Parent Mandie Watkins said Mary Blair principal Valerie Lara-Black called her Friday afternoon to inform her that her second-grade son, Alex, had been suspended for throwing an imaginary grenade during recess on the playground.
Alex did not have anything in his hand at the time and made no threats toward other people, Watkins reportedly was told.
Watkins said Alex’s story matched up with the principal’s account: He threw the pretend grenade at an imaginary box that had something evil inside.
He was going to save the earth this way, and when he threw the grenade he pretended that the box exploded, in apparent success.
“He is very confused,” Watkins told the Reporter-Herald on Tuesday. “I’m confused as well, so it makes it hard for me to enforce these rules when I don’t even understand them.”

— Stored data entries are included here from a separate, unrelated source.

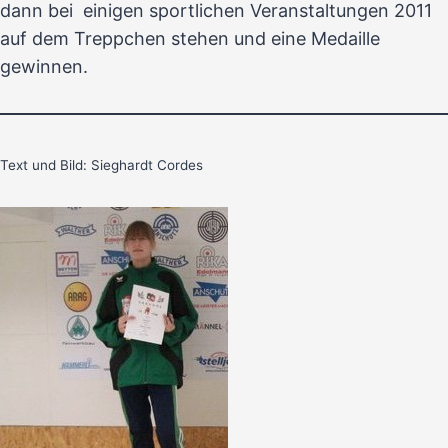
dann bei einigen sportlichen Veranstaltungen 2011
auf dem Treppchen stehen und eine Medaille
gewinnen.
Text und Bild: Sieghardt Cordes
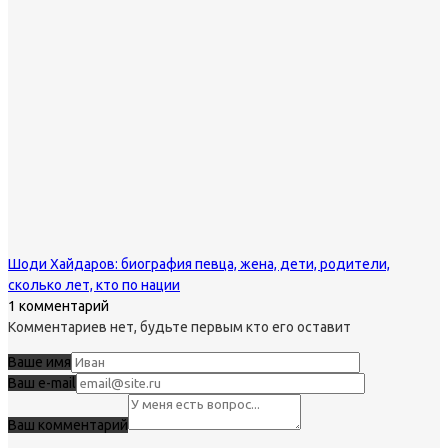
Шоди Хайдаров: биография певца, жена, дети, родители,
сколько лет, кто по нации
1 комментарий
Комментариев нет, будьте первым кто его оставит
Ваше имя
Ваш e-mail
Ваш комментарий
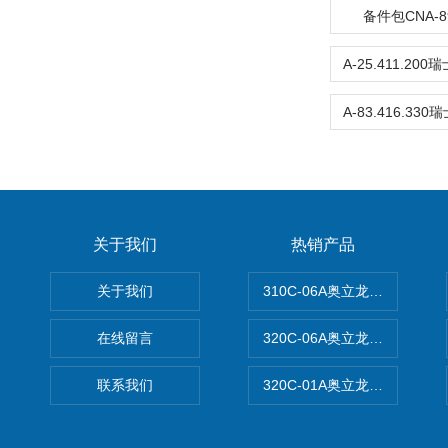
备件包CNA-89
关于我们
热销产品
关于我们
310C-06A奥立龙实验室台
在线留言
320C-06A奥立龙实验室便
联系我们
320C-01A奥立龙实验室便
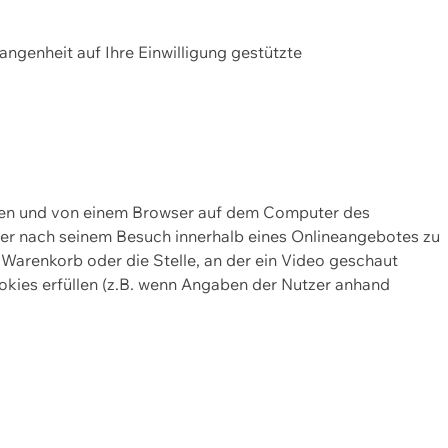
gangenheit auf Ihre Einwilligung gestützte
lten und von einem Browser auf dem Computer des
oder nach seinem Besuch innerhalb eines Onlineangebotes zu
 Warenkorb oder die Stelle, an der ein Video geschaut
okies erfüllen (z.B. wenn Angaben der Nutzer anhand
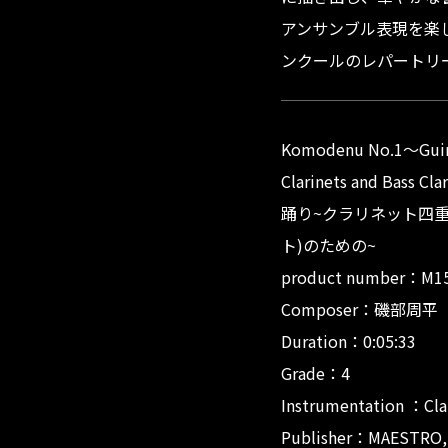
アンサンブル表現を楽
ンクールのレパートリ
Komodenu No.1〜Guine
Clarinets and Ba
踊り~クラリネット四
ト)のための~
product numbe
Composer：磯部周平（Sh
Duration：0:05:33
Grade：4
Instrumentation 
Publisher：MAESTRO, 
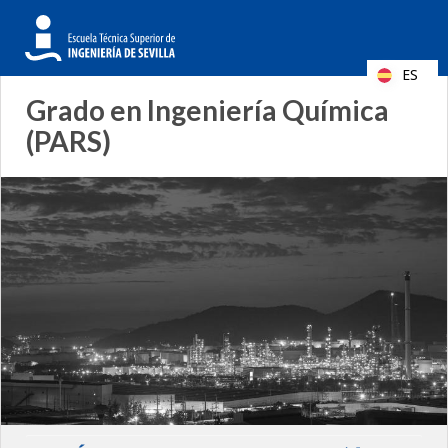
Formulario
Search
de
ES
búsqueda
Grado en Ingeniería Química
(PARS)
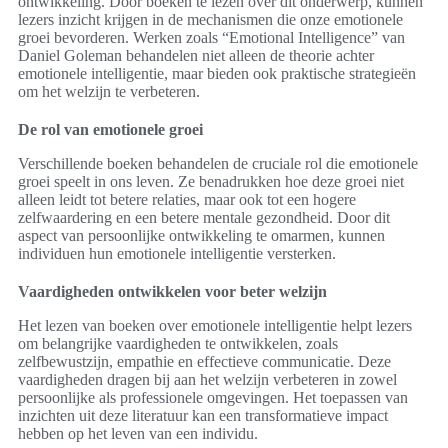
ontwikkeling. Door boeken te lezen over dit onderwerp, kunnen
lezers inzicht krijgen in de mechanismen die onze emotionele
groei bevorderen. Werken zoals “Emotional Intelligence” van
Daniel Goleman behandelen niet alleen de theorie achter
emotionele intelligentie, maar bieden ook praktische strategieën
om het welzijn te verbeteren.
De rol van emotionele groei
Verschillende boeken behandelen de cruciale rol die emotionele
groei speelt in ons leven. Ze benadrukken hoe deze groei niet
alleen leidt tot betere relaties, maar ook tot een hogere
zelfwaardering en een betere mentale gezondheid. Door dit
aspect van persoonlijke ontwikkeling te omarmen, kunnen
individuen hun emotionele intelligentie versterken.
Vaardigheden ontwikkelen voor beter welzijn
Het lezen van boeken over emotionele intelligentie helpt lezers
om belangrijke vaardigheden te ontwikkelen, zoals
zelfbewustzijn, empathie en effectieve communicatie. Deze
vaardigheden dragen bij aan het welzijn verbeteren in zowel
persoonlijke als professionele omgevingen. Het toepassen van
inzichten uit deze literatuur kan een transformatieve impact
hebben op het leven van een individu.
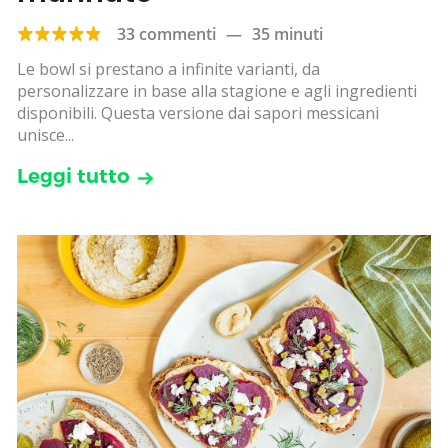
33 commenti
—
35 minuti
Le bowl si prestano a infinite varianti, da
personalizzare in base alla stagione e agli ingredienti
disponibili. Questa versione dai sapori messicani
unisce...
Leggi tutto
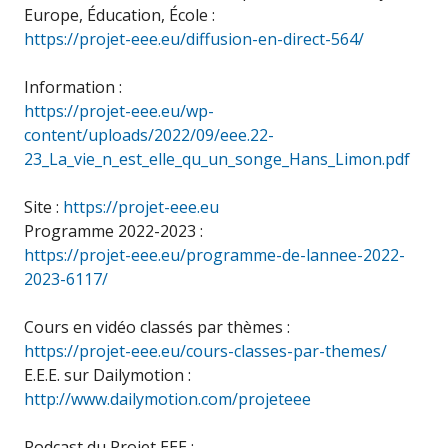
Europe, Éducation, École :
https://projet-eee.eu/diffusion-en-direct-564/
Information :
https://projet-eee.eu/wp-
content/uploads/2022/09/eee.22-
23_La_vie_n_est_elle_qu_un_songe_Hans_Limon.pdf
Site :
https://projet-eee.eu
Programme 2022-2023 :
https://projet-eee.eu/programme-de-lannee-2022-
2023-6117/
Cours en vidéo classés par thèmes :
https://projet-eee.eu/cours-classes-par-themes/
E.E.E. sur Dailymotion :
http://www.dailymotion.com/projeteee
Podcast du Projet EEE :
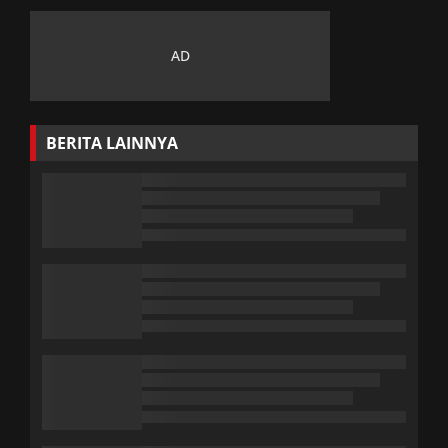
BERITA LAINNYA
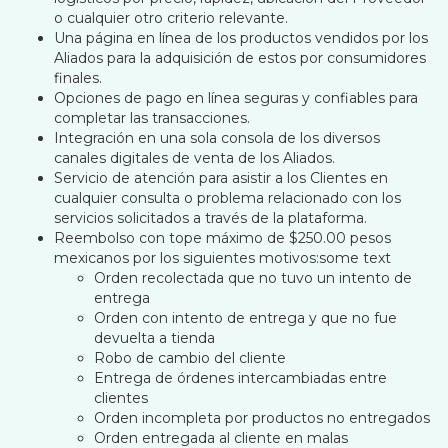
o cualquier otro criterio relevante.
Una página en línea de los productos vendidos por los
Aliados para la adquisición de estos por consumidores
finales.
Opciones de pago en línea seguras y confiables para
completar las transacciones.
Integración en una sola consola de los diversos
canales digitales de venta de los Aliados.
Servicio de atención para asistir a los Clientes en
cualquier consulta o problema relacionado con los
servicios solicitados a través de la plataforma.
Reembolso con tope máximo de $250.00 pesos
mexicanos por los siguientes motivos:some text
Orden recolectada que no tuvo un intento de
entrega
Orden con intento de entrega y que no fue
devuelta a tienda
Robo de cambio del cliente
Entrega de órdenes intercambiadas entre
clientes
Orden incompleta por productos no entregados
Orden entregada al cliente en malas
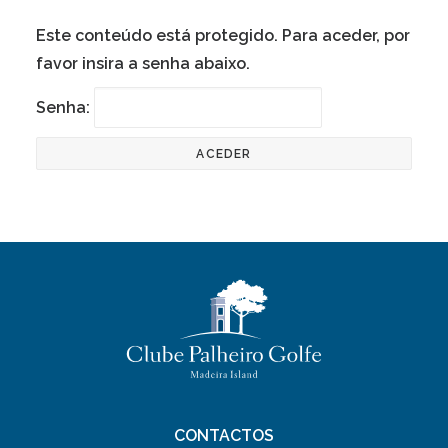
LINKS ÚTEIS
Este conteúdo está protegido. Para aceder, por
NOTÍCIAS
favor insira a senha abaixo.
Senha:
CONTACTOS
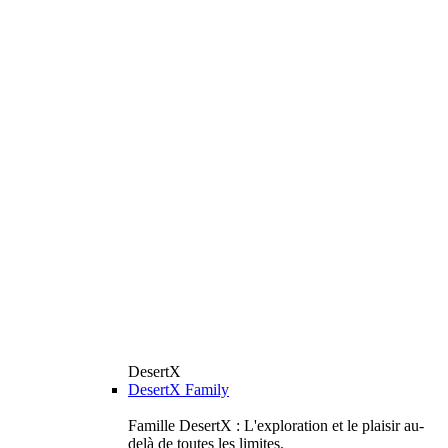
DesertX
DesertX Family
Famille DesertX : L'exploration et le plaisir au-
delà de toutes les limites.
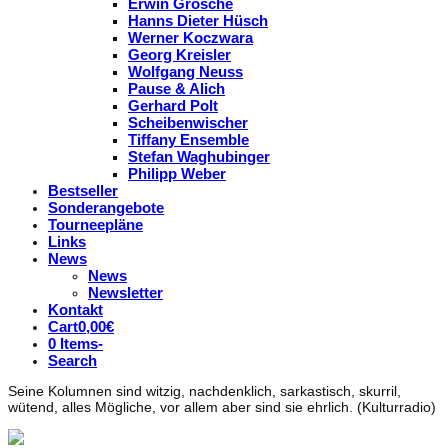
Erwin Grosche
Hanns Dieter Hüsch
Werner Koczwara
Georg Kreisler
Wolfgang Neuss
Pause & Alich
Gerhard Polt
Scheibenwischer
Tiffany Ensemble
Stefan Waghubinger
Philipp Weber
Bestseller
Sonderangebote
Tourneepläne
Links
News
News
Newsletter
Kontakt
Cart
0,00
€
0 Items
-
Search
Seine Kolumnen sind witzig, nachdenklich, sarkastisch, skurril,
wütend, alles Mögliche, vor allem aber sind sie ehrlich. (Kulturradio)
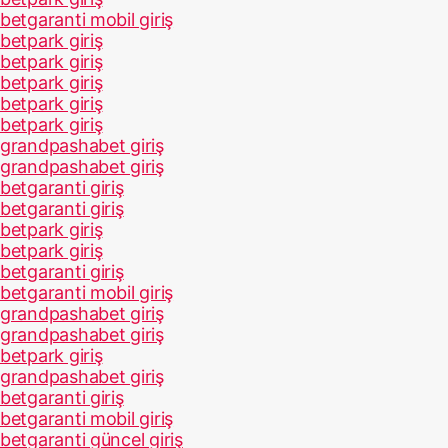
betgaranti mobil giriş
betpark giriş
betpark giriş
betpark giriş
betpark giriş
betpark giriş
grandpashabet giriş
grandpashabet giriş
betgaranti giriş
betgaranti giriş
betpark giriş
betpark giriş
betgaranti giriş
betgaranti mobil giriş
grandpashabet giriş
grandpashabet giriş
betpark giriş
grandpashabet giriş
betgaranti giriş
betgaranti mobil giriş
betgaranti güncel giriş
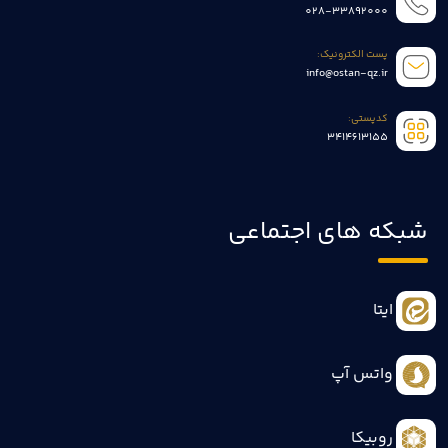
028-33892000
پست الکترونیک:
info@ostan-qz.ir
کدپستی:
3414613155
شبکه های اجتماعی
ایتا
واتس آپ
روبیکا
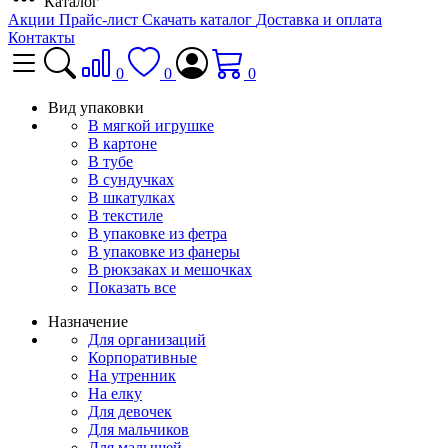
Каталог
Акции
Прайс-лист
Скачать каталог
Доставка и оплата
Контакты
0
0
0
Вид упаковки
В мягкой игрушке
В картоне
В тубе
В сундучках
В шкатулках
В текстиле
В упаковке из фетра
В упаковке из фанеры
В рюкзаках и мешочках
Показать все
Назначение
Для организаций
Корпоративные
На утренник
На елку
Для девочек
Для мальчиков
Для малышей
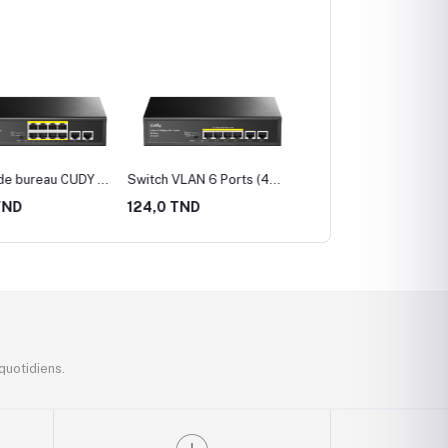
de bureau CUDY 10
Switch VLAN 6 Ports (4
Switch VLAN 10 Ports (
RJ45 10/100 Mbps
ports 10/100 Mbps PoE +
ports 10/100Mbps + 2
TND
124,0 TND
212,0 TND
10P)
2 Ports 10/100 Mbps
ports Gigabit) 120W CU
Ethernet Uplink) CUDY
FS1010PG
FS1006P
quotidiens.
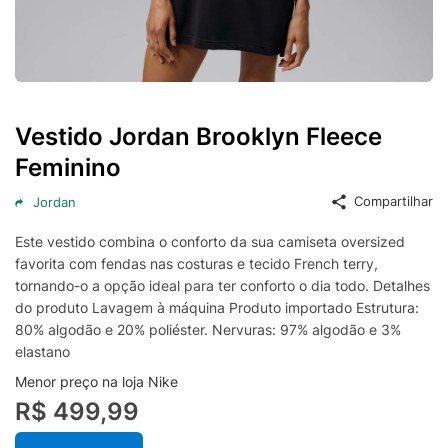
Vestido Jordan Brooklyn Fleece
Feminino
Compartilhar
Jordan
Este vestido combina o conforto da sua camiseta oversized
favorita com fendas nas costuras e tecido French terry,
tornando-o a opção ideal para ter conforto o dia todo. Detalhes
do produto Lavagem à máquina Produto importado Estrutura:
80% algodão e 20% poliéster. Nervuras: 97% algodão e 3%
elastano
Menor preço na loja Nike
R$ 499,99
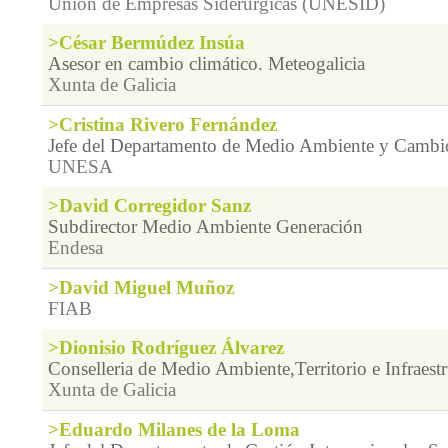
Unión de Empresas Siderúrgicas (UNESID)
>César Bermúdez Insúa
Asesor en cambio climático. Meteogalicia
Xunta de Galicia
>Cristina Rivero Fernández
Jefe del Departamento de Medio Ambiente y Cambi
UNESA
>David Corregidor Sanz
Subdirector Medio Ambiente Generación
Endesa
>David Miguel Muñoz
FIAB
>Dionisio Rodríguez Álvarez
Conselleria de Medio Ambiente,Territorio e Infraestr
Xunta de Galicia
>Eduardo Milanes de la Loma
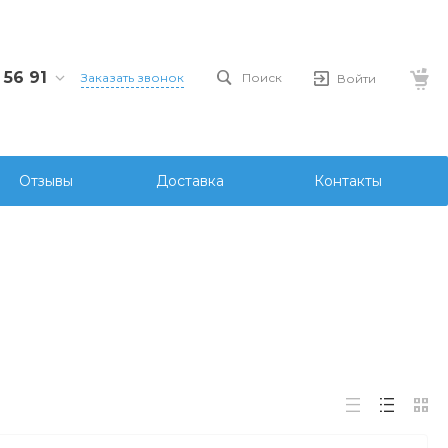
 56 91
Заказать звонок
Поиск
Войти
25691
stem.kz
Отзывы
Доставка
Контакты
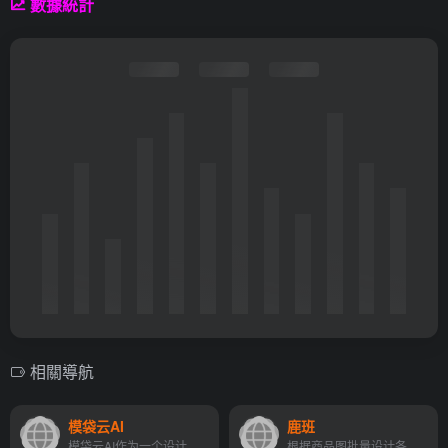
數據統計
相關導航
模袋云AI
鹿班
模袋云AI作为一个设计、协同、可视化全链路建筑云平台，提供了低门槛的在线别墅建模软件。该平台包含了建筑所需的各种构件和装饰素材，能够识别CAD格式的建筑平面图，并提供建筑模...
根据商品图批量设计各类场景图片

The rules are laid out by Mary Blair Elementary School in a list of “absolutes” that are posted on the school’s website and are aimed at making Mary Blair a safe environment.
Included in those absolutes are no physical abuse or fighting – real or play – and the no-weapons absolute also covers real or play weapons.
District policy does not prohibit imaginary weapons, but Superintendent Stan Scheer said individual schools are permitted to add enhancements to the general student code of conduct.
“It fell under that set of local policy they have in the building, and it was shared with all parents in the community at the beginning of the year,” Scheer said.
The district does not discuss disciplinary issues, but Scheer said there’s more to the story than he was able to comment on.
“There’s a whole student side that we just don’t talk about,” he said. “It’s a bit one-sided with the parent’s point of view.”
Watkins said her son has been in trouble one other time at the school, for accessing other students’ reading accounts on the computer, but she has not been informed of him making threats or acting violent.
According to Mary Blair’s absolutes procedure, a student is allowed two non-severe, non-suspension occurrences, and a third occurrence leads to a formal suspension. Every absolute that is broken following the first suspension automatically results in a suspension.
Watkins has a meeting Wednesday with Lara-Black and Paul Bankes, director of elementary education. She’s hoping to get the suspension lifted and would also like the rule itself to be revised.
“They need to have rules that are clear-cut, easy to understand and realistic for this age group,” Watkins said.